7.4.1 Layout Guidelines

The circuit in Figure 7-3 serves as both a block diagram of the LM5576-Q1 and a typical application board schematic for the LM5576-Q1. In a buck regulator, there are two loops where currents are switched very fast. The first loop starts from the input capacitors, to the regulator VIN pin, to the regulator SW pin, to the inductor, and then out to the load. The second loop starts from the output capacitor ground, to the regulator PGND pins, to the regulator IS pins, to the diode anode, to the inductor, and then out to the load. Minimize the loop area of these two loops to reduce the stray inductance and minimizes noise and possible erratic operation. A ground plane in the printed-circuit board (PCB) is recommended as a means to connect the input filter capacitors to the output filter capacitors and the PGND pins of the regulator. Connect all of the low power ground connections (CSS, RT, CRAMP) directly to the regulator AGND pin. Connect the AGND and PGND pins together through the topside copper area covering the entire underside of the device. Place several vias in this underside copper area to the ground plane.

The two highest power dissipating components are the re-circulating diode and the LM5576-Q1 regulator IC. The easiest method to determine the power dissipated within the LM5576-Q1 is to measure the total conversion losses (PIN – POUT) then subtract the power losses in the Schottky diode, output inductor and snubber resistor. Use Equation 20 to calculate an approximation for the Schottky diode loss.

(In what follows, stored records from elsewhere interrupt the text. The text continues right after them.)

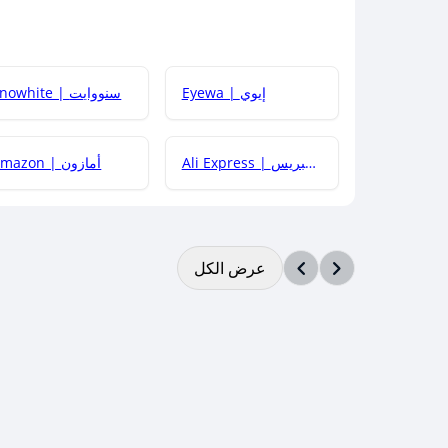
Eyewa | إيوي
Snowhite | سنووايت
Ali Express | علي إكسبريس
Amazon | أمازون
عرض الكل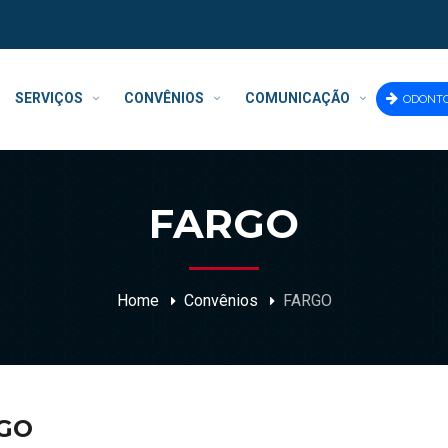
SERVIÇOS
CONVÊNIOS
COMUNICAÇÃO
ODONT
FARGO
Home
Convênios
FARGO
GO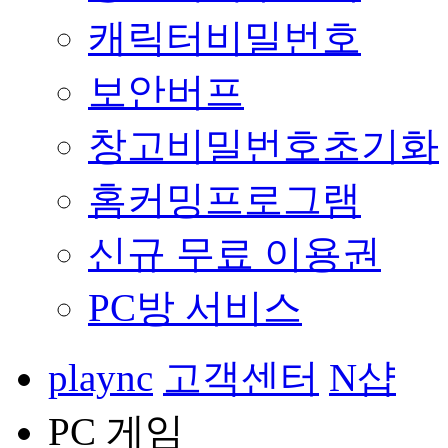
캐릭터비밀번호
보안버프
창고비밀번호초기화
홈커밍프로그램
신규 무료 이용권
PC방 서비스
plaync
고객센터
N샵
PC 게임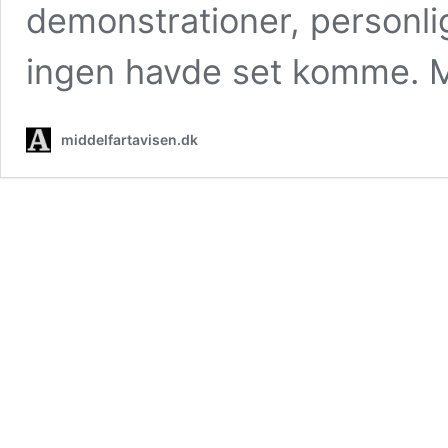
demonstrationer, personli
ingen havde set komme. 
middelfartavisen.dk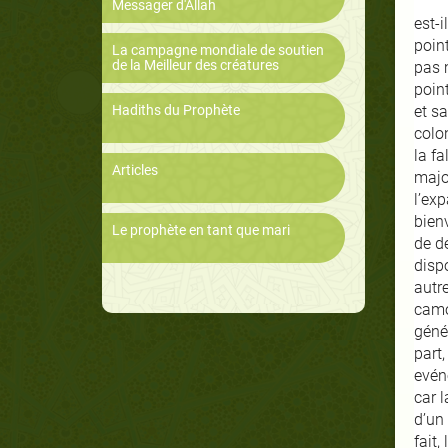
Messager d'Allah
est-i
poin
La campagne mondiale de soutien
de la Meilleur des créatures
pas 
point
Hadiths du Prophète
et sa
colon
la fa
Articles
major
l’ex
bien
Le prophète en tant que mari
de dé
disp
autre
camo
génér
part,
evén
car 
d’un 
fait,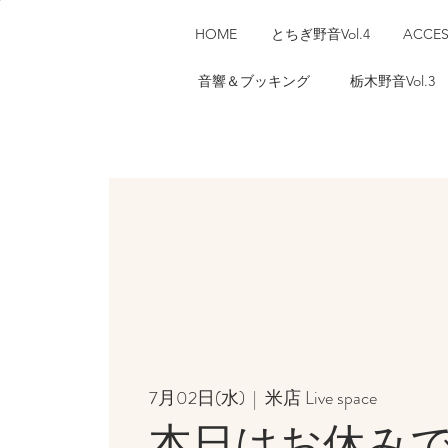
HOME
とちぎ野音Vol.4
ACCE
音響＆ブッキング
栃木野音Vol.3
7月02日(水)
  |  
米店 Live space
本日はお休み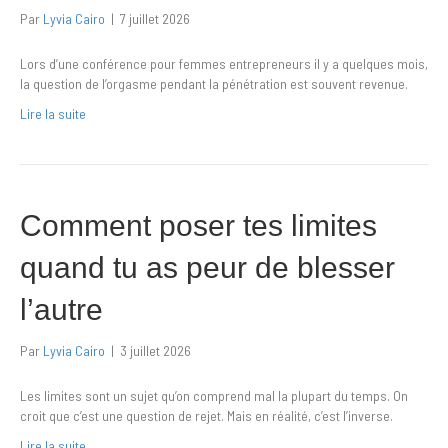
Par
Lyvia Cairo
|
7 juillet 2026
Lors d’une conférence pour femmes entrepreneurs il y a quelques mois,
la question de l’orgasme pendant la pénétration est souvent revenue.
Lire la suite
Comment poser tes limites
quand tu as peur de blesser
l’autre
Par
Lyvia Cairo
|
3 juillet 2026
Les limites sont un sujet qu’on comprend mal la plupart du temps. On
croit que c’est une question de rejet. Mais en réalité, c’est l’inverse.
Lire la suite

Equation 20. P = (1 – D) × IOUT × VFWD

Use Equation 21 to calculate an approximation for the output inductor power.

Equation 21. P = IOUT2 × R × 1.1

where

  • R is the DC resistance of the inductor
  • and the 1.1 factor is an approximation for the AC losses.

If a snubber is used, use Equation 22 to calculate an approximation for the damping resistor power dissipation.

Equation 22. P = VIN2 × Fsw × Csnub

where

  • Fsw is the switching frequency
  • and Csnub is the snubber capacitor.

The regulator has an exposed thermal pad to help power dissipation. Add several vias under the device to the ground plane to greatly reduce the regulator junction temperature. Select a diode with an exposed pad to help the power dissipation of the diode.